From October 2005 through May 2006, Shaviv served as a political advisor to the Yisrael Beiteinu party ahead of the general election in Israel that was held on May 28, 2006. He then founded the Shaviv Strategy and Campaigns consulting firm.

==Political projects ==
Shaviv is reported to have worked on presidential, parliamentary, and municipal campaigns in the US and UK as well as across Europe, Asia, and Africa.

In 2012, Shaviv served as campaign strategist for iVoteIsrael, an organization that encouraged American citizens living in Israel to register for and vote in the 2012 US presidential elections.

In 2015, as campaign manager to Israeli Prime Minister Benjamin Netanyahu, Shaviv formulated the winning strategy for the Likud party in the 2015 Israeli legislative elections. He also advised UK Prime Minister David Cameron in the UK general election that year.

In December 2015, Shaviv played a key role in lobbying the government of Slovakia to grant asylum to 149 Assyrian Christian refugees from Iraq.

In 2017, he advised the successful campaign of President Aleksandar Vučić in the Serbian presidential elections. Cambodian poll documents also showed that Shaviv advised Cambodian Prime Minister Hun Sen ahead of the 2018 Cambodian general elections.

In 2019, Shaviv Strategy and Campaigns advised the successful election campaign of President Zuzana Caputova in the 2019 Slovak presidential elections.

In 2021, Shaviv was named "the Consultant who pulled Dan Gertler out of sanctions purgatory"

In 2022, Shaviv successfully advised the presidential campaign of Serbian President Aleksandar Vučić, the presidential campaign of Colombian candidate Ingrid Betancourt and advised Israeli Prime Minister Naftali Bennett.

In 2024, Shaviv advised the presidential election campaign of Amadou Ba, Prime Minister of Senegal

== Controversies ==
In 2012, Shaviv served as campaign strategist for iVoteIsrael, an organization that encouraged American citizens living in Israel to register for and vote in the 2012 US presidential elections.
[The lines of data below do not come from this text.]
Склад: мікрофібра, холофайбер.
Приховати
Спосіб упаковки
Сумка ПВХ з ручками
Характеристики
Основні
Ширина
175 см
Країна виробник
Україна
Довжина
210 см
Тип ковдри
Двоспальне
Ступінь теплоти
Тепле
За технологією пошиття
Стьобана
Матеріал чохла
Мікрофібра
The campaign was funded by a nonprofit called Americans for Jerusalem, a 501(c)(4) organization. Although the organization’s tax status required it to be nonpartisan, Shaviv admitted that its funders included the “Sheldon Adelsons of the world,” and reports linked it to Ronald Lauder as well. A subsequent audit by the Internal Revenue Service determined that iVoteIsrael did meet the non-partisan standards of a 501(c)(4) organization.

In 2016, Shaviv was hired by the Montenegrin Democratic Front party to serve as a consultant for the 2016 Montenegrin parliamentary elections. The election was shrouded by accusations by Montenegro’s chief special prosecutor of a coup attempt to assassinate the prime minister over his government’s attempt to join NATO. As part of the investigation into the plot, a group of 20 Serbian and Montenegrin citizens, including a former Serbian special police forces commander and pro-Russian rebel fighters in eastern Ukraine, were arrested on election day. While two Democratic Front leaders, Andrija Mandic and Milan Knezevic, were given sentences of up to five years, they denounced the verdicts and claimed along with all the opposition parties that the coup attempt was staged by the Montenegrin government as a publicity stunt to improve its electoral results. In 2025 Shaviv told his side of the story on the podcast Targeted.

In 2017, Shaviv was linked to a political survey conducted on behalf of the ruling party of Cambodia, CPP, ahead of the 2018 Cambodian general elections. The leaked findings from the survey were listed in emails that apparently showed correspondence between Cambodian Finance Minister Aun Porn Moniroth and Shaviv.

== Awards ==
In 2011, Shaviv received Campaigns and Elections Magazine's Rising Star award for his work for a Slovak candidate whom he helped achieve victory after polling 40 points behind the incumbent less than two months prior to the election.

In 2012, he won Campaigns and Elections Magazine's Best International Campaign Award.

In 2016, he won the International Consultant of the Year Award from the American Association of Political Consultants (AAPC). AAPC President Mark Mellman also awarded him a Pollie Award for the "Bibi-sitter" ad in Prime Minister Benjamin Netanyahu's 2015 campaign.